Esse mecanismo distorce os preços, desregula os mercados e
priva os países do
sul de receitas importantes e de desenvolvimento. O setor
agrícola e agroalimentar
equivale a 7% do emprego europeu e gera 6% do PIB da UE.
Seguramente, para
atenuar o peso dessas medidas, a União Europeua compensará
as perdas
recorrendo ao orçamento da PAC. O primeiro ministro russo,
Dmitri Medvedev, disse
que esperava "sinceramente que o pragmatismo econômico
prevalecesse acima das
considerações políticas estúpidas de nossos sócios, que
deixaram de isolar ou
assustar a Rússia".
O xadrez das sanções comerciais só está começando. Cada
parte tem poder de
causar dano à outra. Para a Europa, a crise com a Rússia já
teve um custo: as
previsões do FMI calculavam um crescimento de 1,1% no âmbito
da UE. Agora, com
a crise batendo à porta, as previsões baixaram para 0,6%.
Esta previsão não
contempla ainda as medidas que afetarão durante um ano o
setor agroalimentar.
Desde março passado, quando a Crimeia foi anexada pela
Rússia, dois bancos
europeus envolvidos em grandes negócios com Moscou, o francês
Société Générale
e o alemão Deutsche Bank, sofreram perdas de 19,5% e 22,4%.
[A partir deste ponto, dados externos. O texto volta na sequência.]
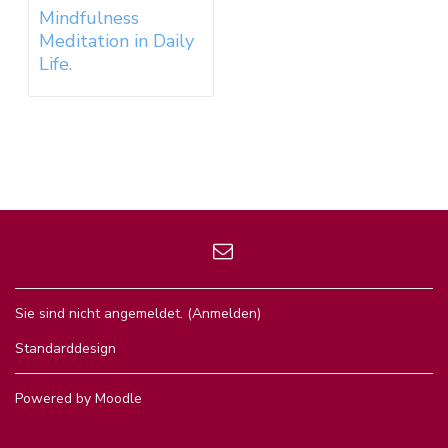
Mindfulness
Meditation in Daily
Life.
Sie sind nicht angemeldet. (
Anmelden
)
Standarddesign
Powered by
Moodle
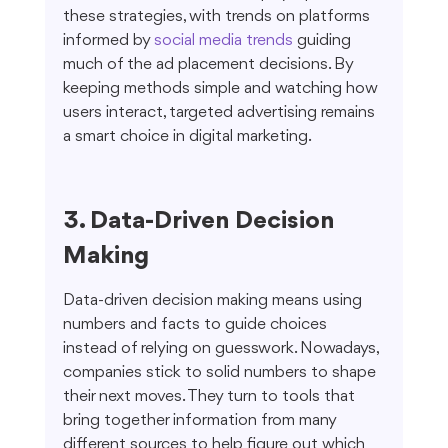
these strategies, with trends on platforms 
informed by 
social media trends
 guiding 
much of the ad placement decisions. By 
keeping methods simple and watching how 
users interact, targeted advertising remains 
a smart choice in digital marketing.
3. Data-Driven Decision 
Making
Data-driven decision making means using 
numbers and facts to guide choices 
instead of relying on guesswork. Nowadays, 
companies stick to solid numbers to shape 
their next moves. They turn to tools that 
bring together information from many 
different sources to help figure out which 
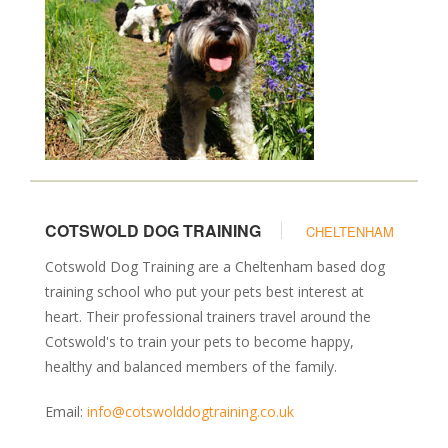
COTSWOLD DOG TRAINING
CHELTENHAM
Cotswold Dog Training are a Cheltenham based dog
training school who put your pets best interest at
heart. Their professional trainers travel around the
Cotswold's to train your pets to become happy,
healthy and balanced members of the family.
Email:
info@cotswolddogtraining.co.uk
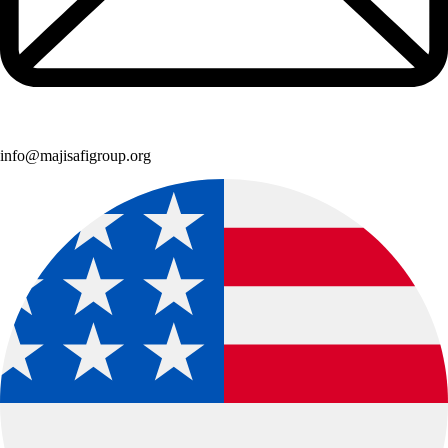
info@majisafigroup.org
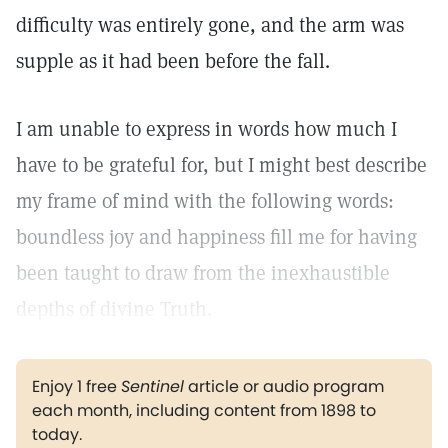
difficulty was entirely gone, and the arm was
supple as it had been before the fall.
I am unable to express in words how much I
have to be grateful for, but I might best describe
my frame of mind with the following words:
boundless joy and happiness fill me for having
been taught to draw from the inexhaustible
depths of divine Truth.
Enjoy 1 free
Sentinel
article or audio program
each month, including content from 1898 to
today.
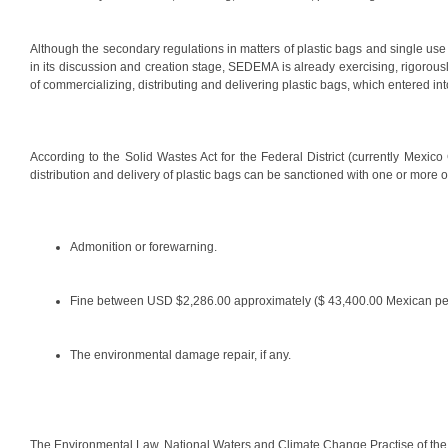
Although the secondary regulations in matters of plastic bags and single use p
in its discussion and creation stage, SEDEMA is already exercising, rigorousl
of commercializing, distributing and delivering plastic bags, which entered int
According to the Solid Wastes Act for the Federal District (currently Mexico C
distribution and delivery of plastic bags can be sanctioned with one or more of
Admonition or forewarning.
Fine between USD $2,286.00 approximately ($ 43,400.00 Mexican pe
The environmental damage repair, if any.
The Environmental Law, National Waters and Climate Change Practise of the Fi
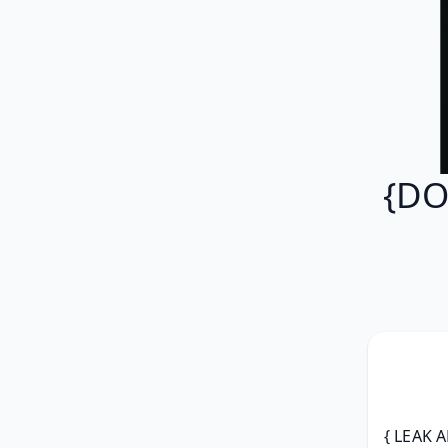
{DO
{ LEAK A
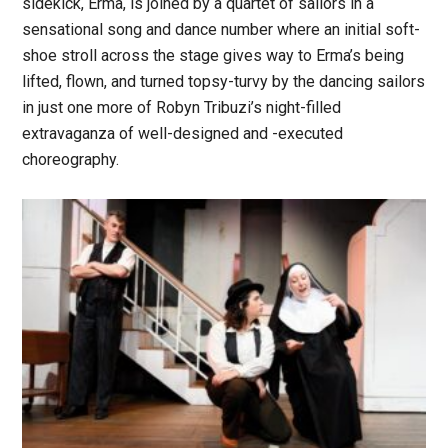
sidekick, Erma, is joined by a quartet of sailors in a
sensational song and dance number where an initial soft-
shoe stroll across the stage gives way to Erma’s being
lifted, flown, and turned topsy-turvy by the dancing sailors
in just one more of Robyn Tribuzi’s night-filled
extravaganza of well-designed and -executed
choreography.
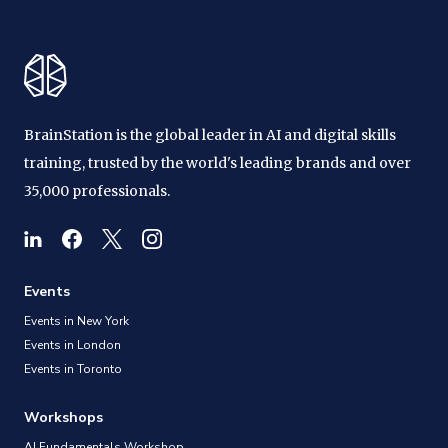
BrainStation is the global leader in AI and digital skills
training, trusted by the world's leading brands and over
35,000 professionals.
Events
Events in New York
Events in London
Events in Toronto
Workshops
AI Fundamentals Workshop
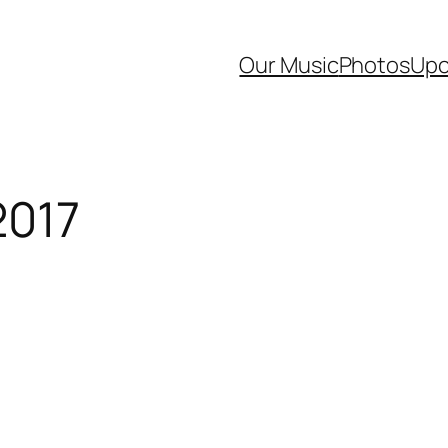
Our Music
Photos
Upc
2017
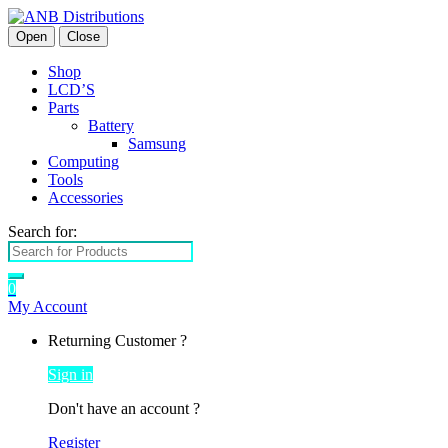
Open
Close
Shop
LCD’S
Parts
Battery
Samsung
Computing
Tools
Accessories
Search for:
0
My Account
Returning Customer ?
Sign in
Don't have an account ?
Register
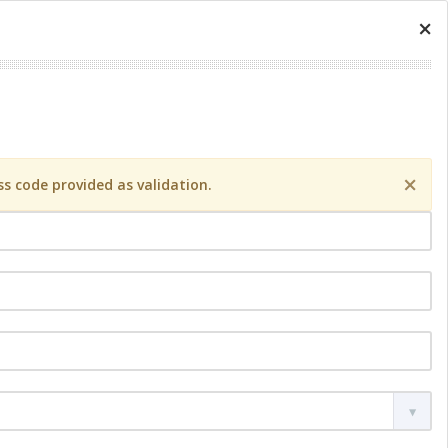
×
×
s code provided as validation.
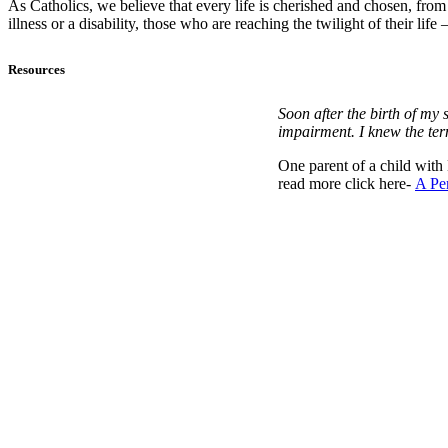
As Catholics, we believe that every life is cherished and chosen, fro
illness or a disability, those who are reaching the twilight of their li
Resources
Soon after the birth of my
impairment. I knew the ter
One parent of a child with
read more click here-
A Per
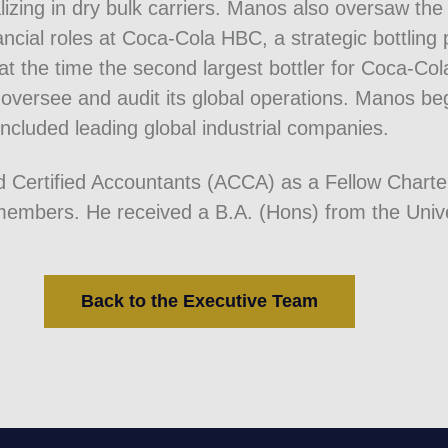
zing in dry bulk carriers. Manos also oversaw th
nancial roles at Coca-Cola HBC, a strategic bottli
at the time the second largest bottler for Coca-Co
oversee and audit its global operations. Manos bega
included leading global industrial companies.
ed Certified Accountants (ACCA) as a Fellow Chart
mbers. He received a B.A. (Hons) from the Unive
Back to the Executive Team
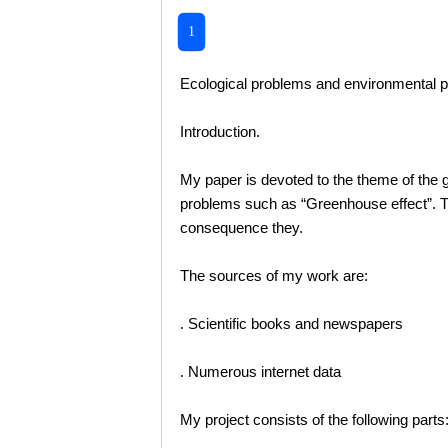
1
Ecological problems and environmental p
Introduction.
My paper is devoted to the theme of the g
problems such as “Greenhouse effect”. Th
consequence they.
The sources of my work are:
. Scientific books and newspapers
. Numerous internet data
My project consists of the following parts:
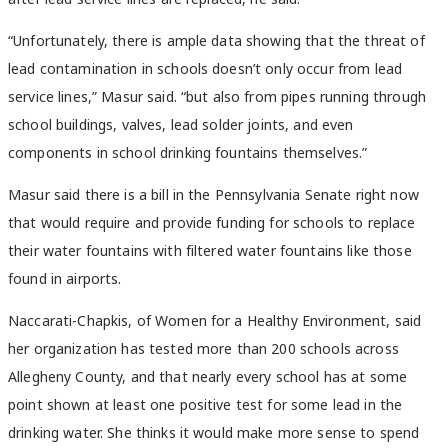
“Unfortunately, there is ample data showing that the threat of
lead contamination in schools doesn’t only occur from lead
service lines,” Masur said. “but also from pipes running through
school buildings, valves, lead solder joints, and even
components in school drinking fountains themselves.”
Masur said there is a bill in the Pennsylvania Senate right now
that would require and provide funding for schools to replace
their water fountains with filtered water fountains like those
found in airports.
Naccarati-Chapkis, of Women for a Healthy Environment, said
her organization has tested more than 200 schools across
Allegheny County, and that nearly every school has at some
point shown at least one positive test for some lead in the
drinking water. She thinks it would make more sense to spend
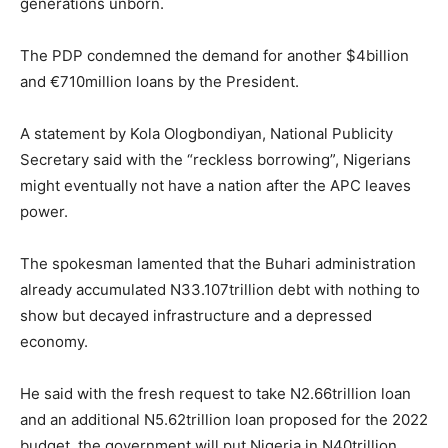
generations unborn.
The PDP condemned the demand for another $4billion
and €710million loans by the President.
A statement by Kola Ologbondiyan, National Publicity
Secretary said with the “reckless borrowing”, Nigerians
might eventually not have a nation after the APC leaves
power.
The spokesman lamented that the Buhari administration
already accumulated N33.107trillion debt with nothing to
show but decayed infrastructure and a depressed
economy.
He said with the fresh request to take N2.66trillion loan
and an additional N5.62trillion loan proposed for the 2022
budget, the government will put Nigeria in N40trillion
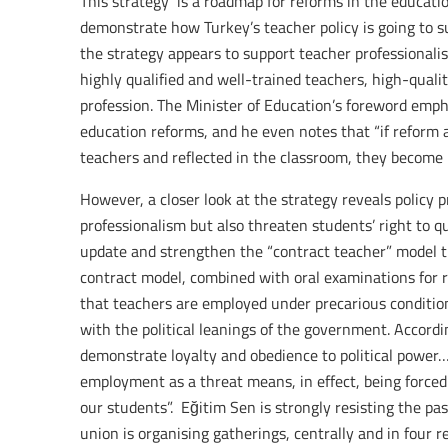
This strategy is a roadmap for reforms in the educatio
demonstrate how Turkey’s teacher policy is going to 
the strategy appears to support teacher professionalis
highly qualified and well-trained teachers, high-qual
profession. The Minister of Education’s foreword empha
education reforms, and he even notes that “if reform 
teachers and reflected in the classroom, they become 
However, a closer look at the strategy reveals policy 
professionalism but also threaten students’ right to 
update and strengthen the “contract teacher” model 
contract model, combined with oral examinations for
that teachers are employed under precarious condition
with the political leanings of the government. Accordi
demonstrate loyalty and obedience to political power…
employment as a threat means, in effect, being forced t
our students”. Eğitim Sen is strongly resisting the pa
union is organising gatherings, centrally and in four r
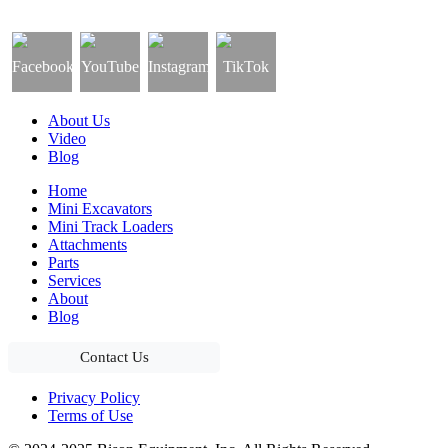
About Us
Video
Blog
Home
Mini Excavators
Mini Track Loaders
Attachments
Parts
Services
About
Blog
Contact Us
Privacy Policy
Terms of Use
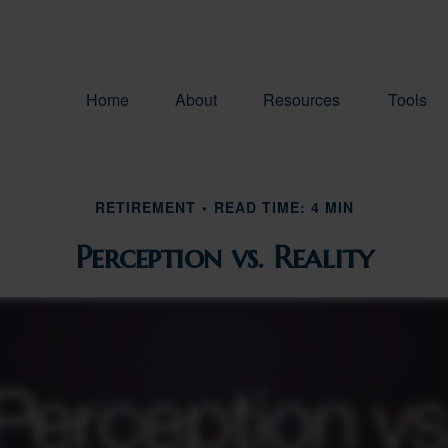
Home
About
Resources
Tools
RETIREMENT
READ TIME: 4 MIN
Perception vs. Reality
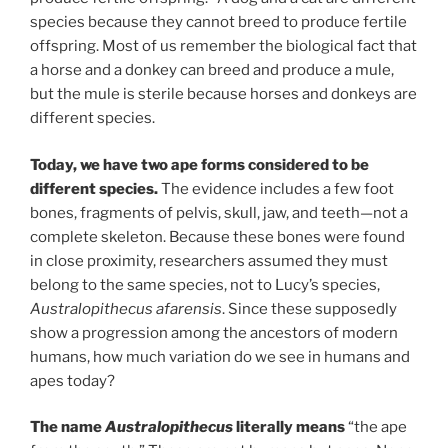
species because they cannot breed to produce fertile
offspring. Most of us remember the biological fact that
a horse and a donkey can breed and produce a mule,
but the mule is sterile because horses and donkeys are
different species.
Today, we have two ape forms considered to be
different species.
The evidence includes a few foot
bones, fragments of pelvis, skull, jaw, and teeth—not a
complete skeleton. Because these bones were found
in close proximity, researchers assumed they must
belong to the same species, not to Lucy’s species,
Australopithecus afarensis
. Since these supposedly
show a progression among the ancestors of modern
humans, how much variation do we see in humans and
apes today?
The name
Australopithecus
literally means
“the ape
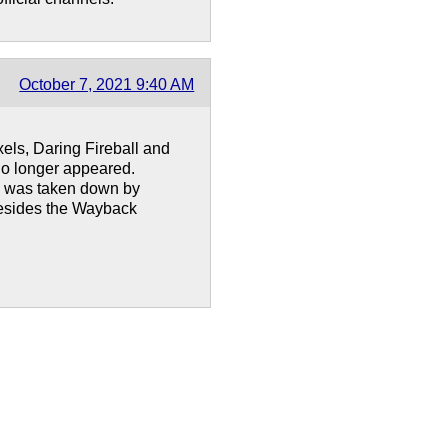
October 7, 2021 9:40 AM
xels, Daring Fireball and
no longer appeared.
ne was taken down by
besides the Wayback
!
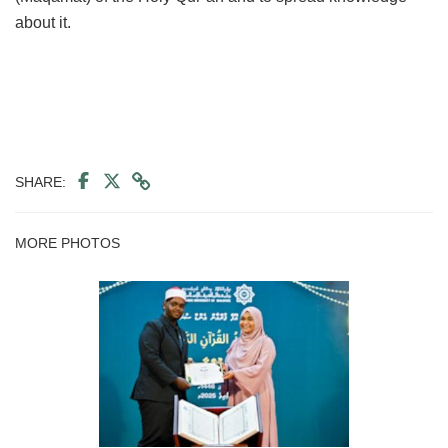
about it.
SHARE:
MORE PHOTOS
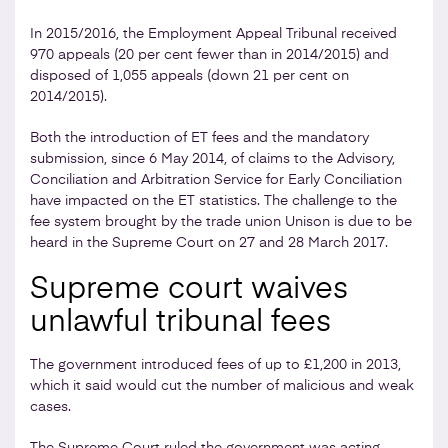
In 2015/2016, the Employment Appeal Tribunal received
970 appeals (20 per cent fewer than in 2014/2015) and
disposed of 1,055 appeals (down 21 per cent on
2014/2015).
Both the introduction of ET fees and the mandatory
submission, since 6 May 2014, of claims to the Advisory,
Conciliation and Arbitration Service for Early Conciliation
have impacted on the ET statistics. The challenge to the
fee system brought by the trade union Unison is due to be
heard in the Supreme Court on 27 and 28 March 2017.
Supreme court waives
unlawful tribunal fees
The government introduced fees of up to £1,200 in 2013,
which it said would cut the number of malicious and weak
cases.
The Supreme Court ruled the government was acting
A guerra comercial é um péssimo negócio para todos os atores
deste crescente
antagonismo. Os receosos mercados financeiros não tardaram
em reagir. Nos
últimos dois meses, a bolsa de Paris perdeu 10%. Mas precisa
é a leitura do
chamado "índice bursátil do medo", o Vix, cuja
missão consiste em medir a
volatilidade dos investimentos. O Vix subiu 16 pontos desde
o início de agosto. A
tensão na Ucrânia e as sucessivas situações de crise que
foram se acumulando
romperam o quase idílio entre Rússia e Ocidente. Ninguém
conhece a extensão
dessa ruptura.
A Rússia e o Ocidente podem perfeitamente normalizar suas
relações segundo a
evolução do conflito na Ucrância e de acordo com os efeitos
que o jogo de sanções
e contra-sanções provoque nas respectivas economias. Tudo
pode se complicar e
beneficiar atores periféricos como Brasil, Argentina, Chile
ou México. A confrontação
demonstra uma vez mais que o mundo está passando por um
redesenho profundo
da mecânica com a qual funcionou até hoje.